//“A Inteligência Artificial vai proporcionar avanços na qualidade de vida”

“A Inteligência Artificial vai proporcionar avanços na qualidade de vida”

Esta semana, a Confederação Empresarial Portugal apresentou um estudo onde se revela que a região Norte será a que mais vai sofrer com a entrada progressiva dos robôs e da inteligência artificial no mercado de trabalho em Portugal, estimando-se o desaparecimento de mais de 400 mil empregos.

Um outro estudo, agora da Oxford Economics, prevê que cada robô industrial vá eliminar 1,6 empregos – e quem perde o seu posto de trabalho tenderá a mudar-se para outras áreas… também elas sujeitas à “invasão” das máquinas.

Em entrevista à Renascença, o presidente do Instituto Superior Técnico admite que nenhum setor será poupado. Mas nem tudo são más notícias. E Arlindo Oliveira fala em “transformação”.

Com a evolução da tecnologia os empregos estão de facto em risco ou vão adaptar-se?

Eu acho que vai haver uma transformação. Muitas posições vão ser substituídas progressivamente por tecnologia, mas também vão ser criados novos empregos, nem tudo é negativo.

Mas estes novos empregos serão suficientes para substituir os que são destruídos?

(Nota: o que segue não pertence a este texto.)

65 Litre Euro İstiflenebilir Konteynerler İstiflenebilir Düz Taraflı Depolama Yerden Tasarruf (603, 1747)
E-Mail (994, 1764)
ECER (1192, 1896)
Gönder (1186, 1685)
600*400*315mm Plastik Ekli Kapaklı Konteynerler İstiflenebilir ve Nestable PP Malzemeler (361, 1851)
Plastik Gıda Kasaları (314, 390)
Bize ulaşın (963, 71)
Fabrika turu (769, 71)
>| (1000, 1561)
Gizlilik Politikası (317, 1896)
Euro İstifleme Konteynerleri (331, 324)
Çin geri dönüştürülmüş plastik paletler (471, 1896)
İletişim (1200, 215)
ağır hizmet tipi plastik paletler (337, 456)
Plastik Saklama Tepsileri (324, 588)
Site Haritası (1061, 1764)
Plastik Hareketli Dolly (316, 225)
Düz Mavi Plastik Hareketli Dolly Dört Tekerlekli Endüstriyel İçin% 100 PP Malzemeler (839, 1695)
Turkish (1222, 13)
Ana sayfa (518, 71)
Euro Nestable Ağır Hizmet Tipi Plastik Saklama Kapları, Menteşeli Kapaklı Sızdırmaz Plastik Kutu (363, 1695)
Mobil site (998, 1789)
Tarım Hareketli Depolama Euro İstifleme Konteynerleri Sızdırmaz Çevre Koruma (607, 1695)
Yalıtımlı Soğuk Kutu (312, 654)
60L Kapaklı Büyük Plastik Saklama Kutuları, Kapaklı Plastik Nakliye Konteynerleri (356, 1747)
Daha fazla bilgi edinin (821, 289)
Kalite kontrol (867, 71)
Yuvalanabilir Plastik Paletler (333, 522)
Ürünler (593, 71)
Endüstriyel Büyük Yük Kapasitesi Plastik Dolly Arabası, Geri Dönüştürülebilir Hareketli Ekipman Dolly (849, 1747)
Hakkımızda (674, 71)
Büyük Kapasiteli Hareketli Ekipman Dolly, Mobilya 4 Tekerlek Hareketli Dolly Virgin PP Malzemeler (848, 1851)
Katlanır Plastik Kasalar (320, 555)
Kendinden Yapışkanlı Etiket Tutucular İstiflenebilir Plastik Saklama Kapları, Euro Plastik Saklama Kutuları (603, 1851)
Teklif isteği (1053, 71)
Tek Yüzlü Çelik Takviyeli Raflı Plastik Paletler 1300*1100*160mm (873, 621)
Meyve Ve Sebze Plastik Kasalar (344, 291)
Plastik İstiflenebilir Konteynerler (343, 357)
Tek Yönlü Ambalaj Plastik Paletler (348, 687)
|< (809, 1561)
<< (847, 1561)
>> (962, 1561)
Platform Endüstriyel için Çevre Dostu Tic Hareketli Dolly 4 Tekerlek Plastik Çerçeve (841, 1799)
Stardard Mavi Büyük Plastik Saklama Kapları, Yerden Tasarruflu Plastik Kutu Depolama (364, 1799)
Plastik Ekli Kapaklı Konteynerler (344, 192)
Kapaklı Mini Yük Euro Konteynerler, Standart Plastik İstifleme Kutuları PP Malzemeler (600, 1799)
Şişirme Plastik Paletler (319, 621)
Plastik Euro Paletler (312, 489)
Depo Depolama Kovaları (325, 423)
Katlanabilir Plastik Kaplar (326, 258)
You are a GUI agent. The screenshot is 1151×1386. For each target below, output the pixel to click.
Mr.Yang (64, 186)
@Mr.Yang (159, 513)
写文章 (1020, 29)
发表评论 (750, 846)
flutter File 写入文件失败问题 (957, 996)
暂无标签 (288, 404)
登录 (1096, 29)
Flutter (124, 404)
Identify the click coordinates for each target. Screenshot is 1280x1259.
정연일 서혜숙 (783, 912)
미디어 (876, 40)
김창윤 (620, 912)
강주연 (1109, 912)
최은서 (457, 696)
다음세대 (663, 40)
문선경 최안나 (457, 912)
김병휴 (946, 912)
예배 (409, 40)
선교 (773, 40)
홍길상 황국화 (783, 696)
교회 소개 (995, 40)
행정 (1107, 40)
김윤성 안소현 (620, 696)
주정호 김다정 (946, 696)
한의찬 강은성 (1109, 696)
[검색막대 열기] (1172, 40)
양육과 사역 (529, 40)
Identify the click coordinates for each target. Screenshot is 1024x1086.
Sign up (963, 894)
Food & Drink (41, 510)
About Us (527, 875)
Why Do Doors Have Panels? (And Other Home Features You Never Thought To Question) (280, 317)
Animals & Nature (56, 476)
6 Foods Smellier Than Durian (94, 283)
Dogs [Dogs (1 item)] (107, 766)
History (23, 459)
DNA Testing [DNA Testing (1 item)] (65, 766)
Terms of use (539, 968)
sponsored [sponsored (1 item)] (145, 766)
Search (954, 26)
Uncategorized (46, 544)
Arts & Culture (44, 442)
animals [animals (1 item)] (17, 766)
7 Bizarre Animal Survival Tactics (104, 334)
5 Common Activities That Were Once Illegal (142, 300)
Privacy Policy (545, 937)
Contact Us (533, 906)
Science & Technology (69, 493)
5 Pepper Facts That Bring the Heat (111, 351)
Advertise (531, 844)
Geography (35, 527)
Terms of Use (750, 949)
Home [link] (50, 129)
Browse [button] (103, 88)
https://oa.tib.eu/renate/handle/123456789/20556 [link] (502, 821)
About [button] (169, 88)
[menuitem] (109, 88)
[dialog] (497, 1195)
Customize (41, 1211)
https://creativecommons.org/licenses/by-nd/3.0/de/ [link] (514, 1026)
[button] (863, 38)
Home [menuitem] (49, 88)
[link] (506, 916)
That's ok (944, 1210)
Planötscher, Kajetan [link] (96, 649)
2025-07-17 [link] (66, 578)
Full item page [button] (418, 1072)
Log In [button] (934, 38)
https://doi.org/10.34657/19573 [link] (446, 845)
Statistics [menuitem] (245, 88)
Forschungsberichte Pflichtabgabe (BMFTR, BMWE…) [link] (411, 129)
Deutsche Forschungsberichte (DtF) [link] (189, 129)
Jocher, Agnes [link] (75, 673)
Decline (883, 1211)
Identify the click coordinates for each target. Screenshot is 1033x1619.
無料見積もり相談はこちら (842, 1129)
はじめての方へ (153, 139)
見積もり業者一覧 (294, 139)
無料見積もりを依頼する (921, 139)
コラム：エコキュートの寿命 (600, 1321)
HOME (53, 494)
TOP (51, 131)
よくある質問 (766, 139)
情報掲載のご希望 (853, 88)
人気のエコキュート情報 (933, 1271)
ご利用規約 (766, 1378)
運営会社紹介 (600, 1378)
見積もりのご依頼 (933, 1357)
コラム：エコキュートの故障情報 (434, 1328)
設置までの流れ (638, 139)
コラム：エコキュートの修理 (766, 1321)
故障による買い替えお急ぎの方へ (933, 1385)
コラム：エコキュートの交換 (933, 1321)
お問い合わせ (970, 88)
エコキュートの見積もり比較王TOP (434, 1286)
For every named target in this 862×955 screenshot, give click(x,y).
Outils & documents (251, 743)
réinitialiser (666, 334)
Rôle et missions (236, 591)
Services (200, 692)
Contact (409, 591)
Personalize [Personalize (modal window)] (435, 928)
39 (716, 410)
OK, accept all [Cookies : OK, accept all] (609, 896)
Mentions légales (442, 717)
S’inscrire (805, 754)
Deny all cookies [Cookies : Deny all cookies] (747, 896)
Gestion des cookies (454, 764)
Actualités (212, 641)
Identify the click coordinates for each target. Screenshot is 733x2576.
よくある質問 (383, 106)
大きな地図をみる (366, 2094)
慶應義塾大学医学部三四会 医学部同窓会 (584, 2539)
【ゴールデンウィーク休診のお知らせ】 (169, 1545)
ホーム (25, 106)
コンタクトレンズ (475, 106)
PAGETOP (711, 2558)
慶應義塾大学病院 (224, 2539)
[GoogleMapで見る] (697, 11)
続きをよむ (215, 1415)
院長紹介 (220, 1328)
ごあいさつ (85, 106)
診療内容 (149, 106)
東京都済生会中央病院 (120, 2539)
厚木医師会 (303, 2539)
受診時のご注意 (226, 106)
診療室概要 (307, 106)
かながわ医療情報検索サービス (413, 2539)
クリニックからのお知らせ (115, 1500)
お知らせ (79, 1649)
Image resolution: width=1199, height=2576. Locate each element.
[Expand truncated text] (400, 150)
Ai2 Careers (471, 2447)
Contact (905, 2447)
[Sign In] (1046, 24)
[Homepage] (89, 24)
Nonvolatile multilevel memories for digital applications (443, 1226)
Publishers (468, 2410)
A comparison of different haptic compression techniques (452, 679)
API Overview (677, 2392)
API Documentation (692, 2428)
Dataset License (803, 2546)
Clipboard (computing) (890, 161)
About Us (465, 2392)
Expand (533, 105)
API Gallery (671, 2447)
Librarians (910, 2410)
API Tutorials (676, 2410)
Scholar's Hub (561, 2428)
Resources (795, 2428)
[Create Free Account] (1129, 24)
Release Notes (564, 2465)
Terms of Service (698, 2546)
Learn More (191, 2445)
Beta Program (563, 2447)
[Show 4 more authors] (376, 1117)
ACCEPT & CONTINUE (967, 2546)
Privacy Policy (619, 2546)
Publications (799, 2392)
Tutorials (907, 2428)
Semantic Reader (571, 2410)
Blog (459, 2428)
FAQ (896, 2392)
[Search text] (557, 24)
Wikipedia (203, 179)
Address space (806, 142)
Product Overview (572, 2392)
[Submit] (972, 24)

É uma pergunta a que ninguém sabe responder, mas admitamos que vai ser criado o número suficiente de empregos. A segunda pergunta é saber se as pessoas que vão deixar de ter empregos e vão ser substituídas pelas tecnologias têm as competências certas para irem para os novos empregos. Aqui a questão é menos óbvia, porque há muitas pessoas que não terão as competências certas, não poderão ir de condutores para web designers, ou de varredores de rua para gestores de redes sociais. Há um esforço grande de formação e adaptação das competências que, como sociedade, temos de encarar.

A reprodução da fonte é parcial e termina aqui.